Directions:
Write out the listing below without alteration, omitting its pictures.

>>>>>

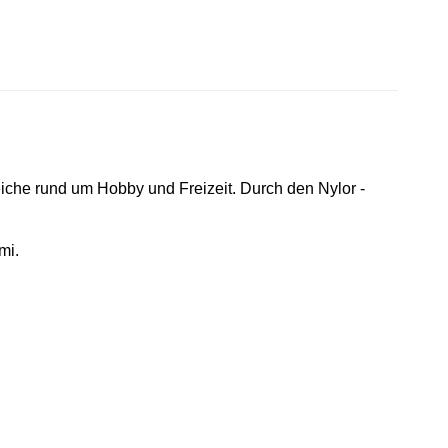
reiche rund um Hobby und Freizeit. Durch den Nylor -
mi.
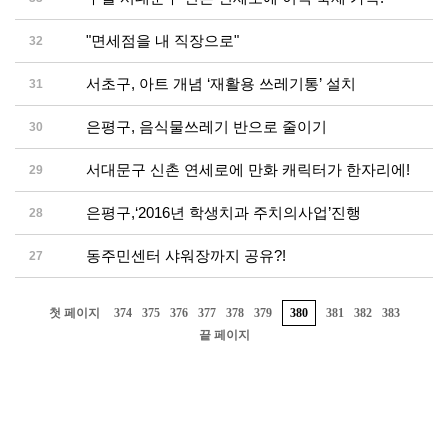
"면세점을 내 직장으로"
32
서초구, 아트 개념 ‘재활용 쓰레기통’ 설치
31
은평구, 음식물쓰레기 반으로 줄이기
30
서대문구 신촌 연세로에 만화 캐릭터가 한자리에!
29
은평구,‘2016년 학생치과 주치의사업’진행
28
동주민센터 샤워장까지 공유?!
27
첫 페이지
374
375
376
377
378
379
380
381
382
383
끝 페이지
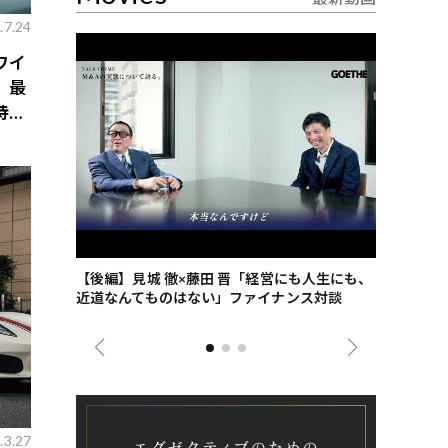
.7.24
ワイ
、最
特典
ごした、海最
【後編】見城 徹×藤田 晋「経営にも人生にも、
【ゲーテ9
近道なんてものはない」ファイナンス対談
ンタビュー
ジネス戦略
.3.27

<<<<<

Result:
reiche rund um Hobby und Freizeit. Durch den Nylor -
mi.
"면세점을 내 직장으로"
32
서초구, 아트 개념 ‘재활용 쓰레기통’ 설치
31
은평구, 음식물쓰레기 반으로 줄이기
30
서대문구 신촌 연세로에 만화 캐릭터가 한자리에!
29
은평구,‘2016년 학생치과 주치의사업’진행
28
동주민센터 샤워장까지 공유?!
27
첫 페이지
374
375
376
377
378
379
380
381
382
383
끝 페이지
.7.24
ワイ
、最
特典
ごした、海最
【後編】見城 徹×藤田 晋「経営にも人生にも、
【ゲーテ9
近道なんてものはない」ファイナンス対談
ンタビュー
ジネス戦略
.3.27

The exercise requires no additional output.